─── TASK DATA
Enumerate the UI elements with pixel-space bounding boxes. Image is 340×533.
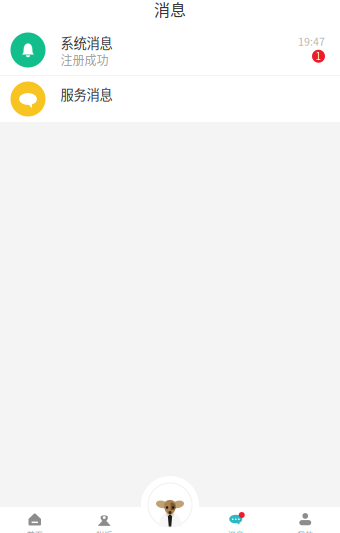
button[interactable]: 附近: [70, 507, 139, 532]
staticText: 1: [316, 48, 322, 63]
button[interactable]: 系统消息: [0, 25, 340, 75]
staticText: 我的: [297, 529, 313, 533]
staticText: 消息: [228, 529, 244, 533]
button[interactable]: 首页: [0, 507, 70, 532]
button[interactable]: 消息: [201, 507, 270, 532]
button[interactable]: 发布: [141, 476, 199, 533]
staticText: 系统消息: [60, 33, 112, 52]
staticText: 服务消息: [60, 84, 112, 104]
button[interactable]: 服务消息: [0, 76, 340, 122]
button[interactable]: 我的: [270, 507, 340, 532]
staticText: 注册成功: [60, 51, 108, 68]
staticText: 消息: [154, 0, 186, 21]
staticText: 首页: [27, 529, 43, 533]
staticText: 附近: [96, 529, 112, 533]
staticText: 19:47: [298, 33, 325, 49]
──────
§ DIRECTIONS: Could you set down the material above word for word while dropping its pictures?

§ SOLUTION:
Enumerate the UI elements with pixel-space bounding boxes. Image is 340×533.
button[interactable]: 附近: [70, 507, 139, 532]
staticText: 1: [316, 48, 322, 63]
button[interactable]: 系统消息: [0, 25, 340, 75]
staticText: 我的: [297, 529, 313, 533]
staticText: 消息: [228, 529, 244, 533]
button[interactable]: 首页: [0, 507, 70, 532]
button[interactable]: 消息: [201, 507, 270, 532]
button[interactable]: 发布: [141, 476, 199, 533]
staticText: 系统消息: [60, 33, 112, 52]
staticText: 服务消息: [60, 84, 112, 104]
button[interactable]: 服务消息: [0, 76, 340, 122]
button[interactable]: 我的: [270, 507, 340, 532]
staticText: 注册成功: [60, 51, 108, 68]
staticText: 消息: [154, 0, 186, 21]
staticText: 首页: [27, 529, 43, 533]
staticText: 附近: [96, 529, 112, 533]
staticText: 19:47: [298, 33, 325, 49]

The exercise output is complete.